Bab 20

3.3K 334 13
                                    


"Ji bagaimana kalau nanti putra-putri kita ketika mereka dewasa nanti kita jodohkan saja."Cetus Usman tiba-tiba hingga mengundang tawa Aji dan yang lainnya.

Sore itu mereka, Aji dan Winda, Usman dan Maryam serta Arlan dan istrinya. Mereka tengah bersantai sambil melihat putra putri mereka berlarian mengelilingi taman.

"Kasihan anak gue dong kalau anak-anak kalian di jodohin."Kata Arlan dengan ekpresi wajah nelangsa.

Kembali derai tawa terdengar, "Tenang aja nanti gue sama Winda buat anak lagi kali ini cewek nanti kita jodohin sama Rama."Aji berkata sambil memeluk bahu istrinya.

"Boleh juga tuh! Tapi yang cantik kayak Prilly ya suka gue cewek mirip boneka begitu."Istri Arlan ikut menimbrung pembicaraan.

Derai tawa dan candaan mengudara sampai akhirnya keegoisan dan ketamakan hati Aji merusak semuanya. Nafsu dunia yang tidak dapat ditahan nyaris membuatnya menodai istri sahabatnya sendiri hingga akhir dari semua cerita adalah kesengsaraan Usman dan keluarganya hingga sahabat Aji itu menutup mata berpulang ke rahmatullah meninggalkan istri dan anaknya untuk selama-lamanya dan semua itu karena kejahatan Aji.

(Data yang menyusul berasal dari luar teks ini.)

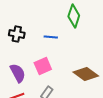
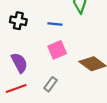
pink square: (43, 66) -> (57, 50), moved

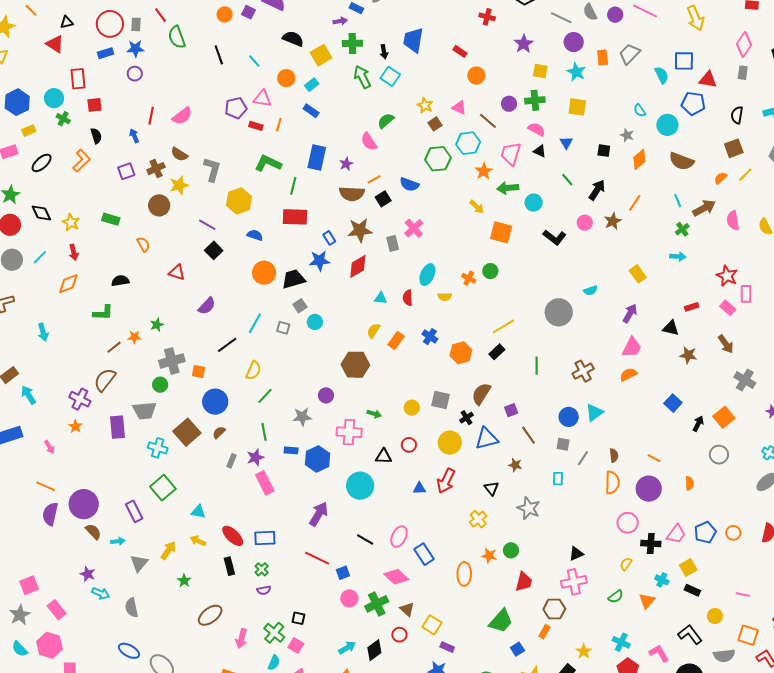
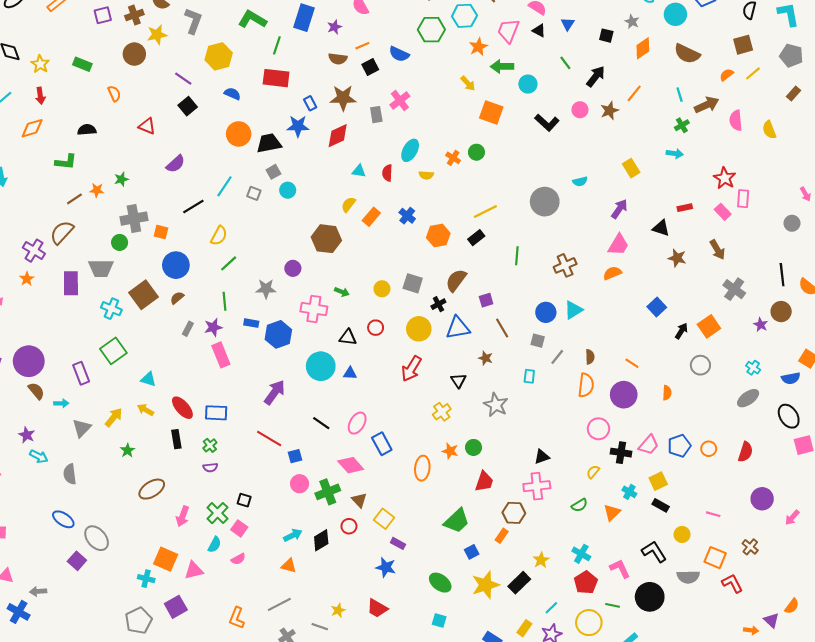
brown semicircle: (352, 194) -> (338, 59), size x0.7
blue triangle: (419, 488) -> (350, 373), moved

Semua hancur Arlan memilih pergi meninggalkan Aji dalam kesenangan sesaatnya hingga bertahun-tahun Aji hidup dalam gelimangan harta hasil dari kecurangan pada Usman, sahabatnya.

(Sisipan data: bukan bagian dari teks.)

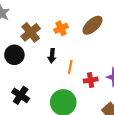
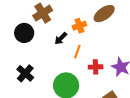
orange cross: (61, 28) -> (79, 26), moved
black arrow: (52, 56) -> (61, 38), turned 32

Aji memejamkan matanya ketika kilasan-kilasan masa lalu terputar di otaknya bagaikan kaset rusak. Dadanya berdenyut nyeri menanggung beban penyesalan yang mungkin akan ia bawa sampai ke liang lahatnya nanti.

"Mana Prilly Mah?"Aji menoleh menatap istrinya. "Lagi di jemput sama Ali Pah. Sabar ya mungkin mereka ke jebak macet."Winda mengusap lembut lengan suaminya.

Aji secara tiba-tiba ingin bertemu Prilly entah apa yang ingin di katakan oleh pria itu namun ketika melihat kondisi Aji yang semakin melemah akhirnya Winda menghubungi Prilly memang tidak di angkat oleh gadis itu hingga Ali berinisiatif menghubungi Prilly menggunakan ponsel nya dan syukurlah akhirnya gadis itu menerima panggilan dari Ali.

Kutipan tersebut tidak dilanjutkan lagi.